The Financial Times Deutschland reported Wednesday that Europe's top competition watchdog had gathered enough evidence to rule in the long running case against Intel in the coming months.
In Brussels, Kroes spokesman Jonathan Todd dismissed the report as "misleading" that a decision had been taken and described the report as a result of "irresponsible journalism."
After a six-year investigation, the commission accused Intel last July of offering "substantial" rebates to computer makers that mostly used its chips.
Europe's top competition watchdog also alleged that Intel had made payments to clients to delay or cancel products using chips made by its US rival Advanced Micro Device, and selling its own chips at below cost in some cases.
AMD, the second biggest computer chip maker, has long accused Intel of using its grip on the market for microchips -- the brains of personal computers -- to choke off competition.

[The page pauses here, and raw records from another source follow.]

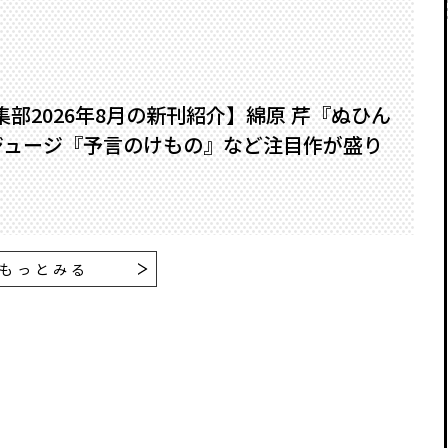
編集部2026年8月の新刊紹介】綿原 芹『ぬひん
ジュージ『予言のけもの』など注目作が盛り
もっとみる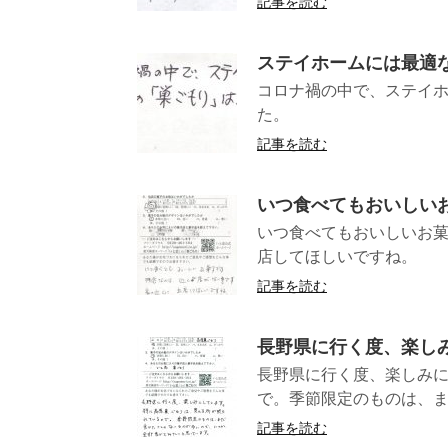
記事を読む
ステイホームには最適
コロナ禍の中で、ステイ
た。 (
記事を読む
いつ食べてもおいしい
いつ食べてもおいしいお
店してほしい
記事を読む
長野県に行く度、楽し
長野県に行く度、楽しみ
で。季節限定のものは、ま
記事を読む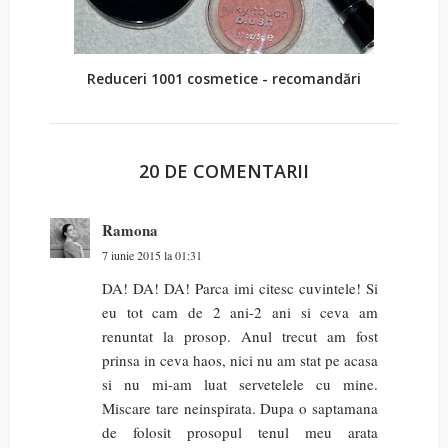
Reduceri 1001 cosmetice - recomandări
20 DE COMENTARII
Ramona
7 iunie 2015 la 01:31
DA! DA! DA! Parca imi citesc cuvintele! Si
eu tot cam de 2 ani-2 ani si ceva am
renuntat la prosop. Anul trecut am fost
prinsa in ceva haos, nici nu am stat pe acasa
si nu mi-am luat servetelele cu mine.
Miscare tare neinspirata. Dupa o saptamana
de folosit prosopul tenul meu arata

Intel's central processing units make up the computing power behind 80 percent of the world's personal computers while AMD controls about 17 percent.
If the commission rules against Intel, the company could face a fine of up to 10 percent of annual sales, which the newspaper report said would be around 2.6 billion euros (4.1 billion dollars)
If such a fine was levied, it would be one of the biggest ever by the EU Commission, which fined US software giant Microsoft a record 899 million euros for failing to respect another antitrust ruling.